Exercise => One number is the whole answer: the tally of lines in the records below that contain "Twister".

Extracted data =>
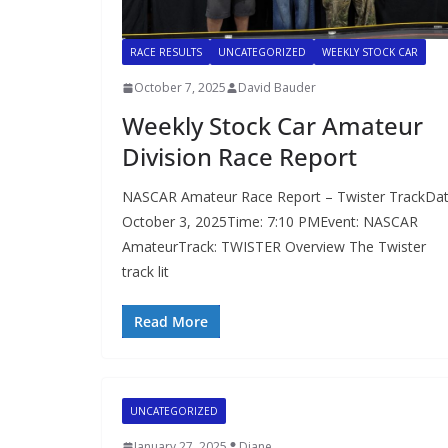
RACE RESULTS
UNCATEGORIZED
WEEKLY STOCK CAR
October 7, 2025
David Bauder
Weekly Stock Car Amateur
Division Race Report
NASCAR Amateur Race Report – Twister TrackDat
October 3, 2025Time: 7:10 PMEvent: NASCAR
AmateurTrack: TWISTER Overview The Twister
track lit
Read More
UNCATEGORIZED
January 27, 2025
Diane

Solution to this exercise => 2